Nella prima metà del 2023 gli investimenti diretti esteri cinesi nel mondo sono calati del 18% rispetto ai risultati registrati nel 2022 e del 25% rispetto a quelli del 2016.
La Cina investe sempre meno nelle società occidentali, spostando il flusso di capitali verso le industrie del sud-est asiatico, dell’America Latina e del Medio Oriente. Secondo un’analisi dell’Istituto di imprenditoria americano (American Enterprise Institute, Aei), citato del quotidiano Wall Street Journal, “il principale destinatario di investimenti cinesi quest’anno è stata l’Indonesia, dove Pechino da tempo sta adocchiando le immense risorse di nickel”.
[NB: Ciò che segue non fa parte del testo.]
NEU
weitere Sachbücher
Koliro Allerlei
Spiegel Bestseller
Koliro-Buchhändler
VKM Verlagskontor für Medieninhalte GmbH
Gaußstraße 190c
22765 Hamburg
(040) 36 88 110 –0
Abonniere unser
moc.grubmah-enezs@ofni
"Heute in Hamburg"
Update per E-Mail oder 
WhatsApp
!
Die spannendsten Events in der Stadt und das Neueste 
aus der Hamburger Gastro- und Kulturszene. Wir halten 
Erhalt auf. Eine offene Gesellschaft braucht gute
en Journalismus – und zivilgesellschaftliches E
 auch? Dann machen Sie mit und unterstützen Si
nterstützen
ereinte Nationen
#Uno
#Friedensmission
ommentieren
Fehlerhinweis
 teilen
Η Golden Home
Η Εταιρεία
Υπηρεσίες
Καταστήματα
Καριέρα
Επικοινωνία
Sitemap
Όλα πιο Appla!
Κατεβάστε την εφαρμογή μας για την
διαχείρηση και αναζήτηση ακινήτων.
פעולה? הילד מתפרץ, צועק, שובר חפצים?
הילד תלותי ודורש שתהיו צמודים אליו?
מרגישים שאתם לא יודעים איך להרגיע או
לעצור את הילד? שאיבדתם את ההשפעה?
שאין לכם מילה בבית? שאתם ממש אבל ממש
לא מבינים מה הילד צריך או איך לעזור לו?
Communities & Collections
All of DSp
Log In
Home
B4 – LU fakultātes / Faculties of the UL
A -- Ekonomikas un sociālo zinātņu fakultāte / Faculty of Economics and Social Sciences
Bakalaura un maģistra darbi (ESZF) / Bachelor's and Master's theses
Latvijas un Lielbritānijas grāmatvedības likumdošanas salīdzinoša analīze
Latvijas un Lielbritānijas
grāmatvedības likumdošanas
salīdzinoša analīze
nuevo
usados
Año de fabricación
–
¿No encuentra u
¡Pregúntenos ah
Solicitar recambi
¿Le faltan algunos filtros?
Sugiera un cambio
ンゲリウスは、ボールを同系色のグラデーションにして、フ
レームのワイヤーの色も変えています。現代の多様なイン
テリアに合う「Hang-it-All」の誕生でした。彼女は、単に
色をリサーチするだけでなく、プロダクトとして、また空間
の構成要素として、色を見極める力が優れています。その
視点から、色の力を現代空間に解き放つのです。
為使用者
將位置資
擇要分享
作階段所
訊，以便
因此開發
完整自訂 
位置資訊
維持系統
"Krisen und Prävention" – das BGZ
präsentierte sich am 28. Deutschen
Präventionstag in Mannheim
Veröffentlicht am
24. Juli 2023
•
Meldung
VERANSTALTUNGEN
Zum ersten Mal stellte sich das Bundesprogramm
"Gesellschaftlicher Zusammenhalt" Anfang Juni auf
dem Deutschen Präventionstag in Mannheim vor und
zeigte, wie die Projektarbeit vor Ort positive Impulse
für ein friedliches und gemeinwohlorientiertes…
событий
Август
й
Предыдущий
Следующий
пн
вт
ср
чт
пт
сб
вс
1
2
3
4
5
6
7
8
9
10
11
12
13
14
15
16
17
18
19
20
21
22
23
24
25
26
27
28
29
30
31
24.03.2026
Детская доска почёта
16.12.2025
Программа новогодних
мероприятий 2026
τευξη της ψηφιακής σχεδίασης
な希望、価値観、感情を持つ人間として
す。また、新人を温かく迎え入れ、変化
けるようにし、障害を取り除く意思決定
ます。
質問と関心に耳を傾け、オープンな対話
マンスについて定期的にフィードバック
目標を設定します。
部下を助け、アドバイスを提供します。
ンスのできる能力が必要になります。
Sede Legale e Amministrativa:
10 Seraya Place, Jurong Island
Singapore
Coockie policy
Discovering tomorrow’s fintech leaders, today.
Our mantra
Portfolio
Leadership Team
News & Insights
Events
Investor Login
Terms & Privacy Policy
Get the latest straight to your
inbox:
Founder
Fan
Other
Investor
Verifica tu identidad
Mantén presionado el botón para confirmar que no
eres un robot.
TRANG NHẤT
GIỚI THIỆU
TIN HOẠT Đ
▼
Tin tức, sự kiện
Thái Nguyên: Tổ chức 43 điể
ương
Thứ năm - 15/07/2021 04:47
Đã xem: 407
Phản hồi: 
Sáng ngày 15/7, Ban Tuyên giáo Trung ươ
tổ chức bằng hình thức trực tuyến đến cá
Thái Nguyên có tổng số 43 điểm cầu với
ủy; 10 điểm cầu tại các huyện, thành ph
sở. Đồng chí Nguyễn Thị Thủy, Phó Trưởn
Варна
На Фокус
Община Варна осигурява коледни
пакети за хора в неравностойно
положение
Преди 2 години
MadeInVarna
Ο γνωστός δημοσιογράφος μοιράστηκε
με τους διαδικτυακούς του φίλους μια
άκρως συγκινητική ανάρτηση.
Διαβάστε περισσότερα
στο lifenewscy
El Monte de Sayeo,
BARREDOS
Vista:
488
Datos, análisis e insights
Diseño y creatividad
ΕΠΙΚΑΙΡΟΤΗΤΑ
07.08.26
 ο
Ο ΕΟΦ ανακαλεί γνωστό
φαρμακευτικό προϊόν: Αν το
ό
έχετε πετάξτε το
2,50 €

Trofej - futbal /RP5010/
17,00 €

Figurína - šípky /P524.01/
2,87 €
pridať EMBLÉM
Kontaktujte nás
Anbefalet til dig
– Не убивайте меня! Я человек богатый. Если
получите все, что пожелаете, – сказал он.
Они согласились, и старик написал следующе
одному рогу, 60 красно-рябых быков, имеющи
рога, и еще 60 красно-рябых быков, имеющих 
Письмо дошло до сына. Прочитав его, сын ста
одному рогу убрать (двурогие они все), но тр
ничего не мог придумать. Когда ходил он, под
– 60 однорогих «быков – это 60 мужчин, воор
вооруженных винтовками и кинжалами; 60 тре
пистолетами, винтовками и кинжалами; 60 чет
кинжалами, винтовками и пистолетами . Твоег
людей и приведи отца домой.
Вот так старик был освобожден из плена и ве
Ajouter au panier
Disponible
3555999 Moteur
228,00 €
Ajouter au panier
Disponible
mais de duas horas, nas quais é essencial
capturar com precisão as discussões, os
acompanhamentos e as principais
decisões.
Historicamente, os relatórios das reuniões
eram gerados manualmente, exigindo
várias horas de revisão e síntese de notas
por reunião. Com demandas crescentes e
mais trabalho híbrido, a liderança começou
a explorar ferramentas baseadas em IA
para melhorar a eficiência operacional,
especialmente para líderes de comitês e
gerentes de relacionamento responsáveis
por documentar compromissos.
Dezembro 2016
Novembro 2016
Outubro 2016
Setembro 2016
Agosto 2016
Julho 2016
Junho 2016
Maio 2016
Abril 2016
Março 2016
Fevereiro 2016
“Nickel è un metallo chiave della produzione di molti tipi di batterie, cui utilizzo nelle autovetture a trazione elettrica cresce a ritmi vertiginosi. Il cambiamento dei flussi di investimento dimostra come la Cina stia reagendo al deterioramento delle relazioni politiche con l’Occidente collettivo, guidato dagli Stati Uniti, e come stia invece rafforzando i propri legami commerciali e finanziari con molte altre parti del mondo. Lo spostamento dei flussi del denaro cinese verso l’Est e verso il Sud globale minaccia una notevole riduzione dei posti di lavoro in alcuni Paesi occidentali. Inoltre si teme una riduzione degli investimenti cinesi nelle startup della Silicon Valley”, ha scritto il quotidiano di New York.
Secondo i dati dell’Aei “nella prima metà del 2023 gli investimenti diretti esteri cinesi (Ide) nel mondo sono calati del 18% rispetto ai risultati registrati nel 2022 e del 25% rispetto a quelli del 2016”. Come ha dichiarato a Wall Street Journal l’economista capo per i mercati asiatici presso S&P Global Ratings, Louis Kuijs, “nell’attuale situazione geopolitica diminuiscono le possibilità per la Cina di investire nelle economie dei Paesi sviluppati”. In particolare Pechino denuncia l’atteggiamento “ostile” in Occidente nei confronti di capitali cinesi.
In questo cotesto secondo Kuijs “sarà difficile, impossibile quasi, vedere una crescita sostanziosa degli investimenti esteri cinesi nei prossimi tre-cinque anni”. Secondo Wall Street Journal ne soffriranno più degli altri il Canada, l’Australia e l’Ungheria.
Intanto Washington – almeno a parole – cerca di attenuare le tensioni con Pechino. Domenica 23 luglio in un’intervista al canale televisivo Cnn il segretario di Stato, Anthony Blinken, ha dichiarato che “gli Stati Uniti stanno lavorando intensamente per rendere più stabili i rapporti tra i due Paesi, per creare una solida base, destinata a non permettere alla rivalità di trasformarsi in un conflitto vero e proprio”. Secondo Blinken, che aveva visitato Pechino lo scorso giugno, Washington cerca di “rafforzare i canali di comunicazione” con la Cina. “Il conflitto non sarà negli interessi di nessuna delle parti”, ha aggiunto il capo della diplomazia statunitense.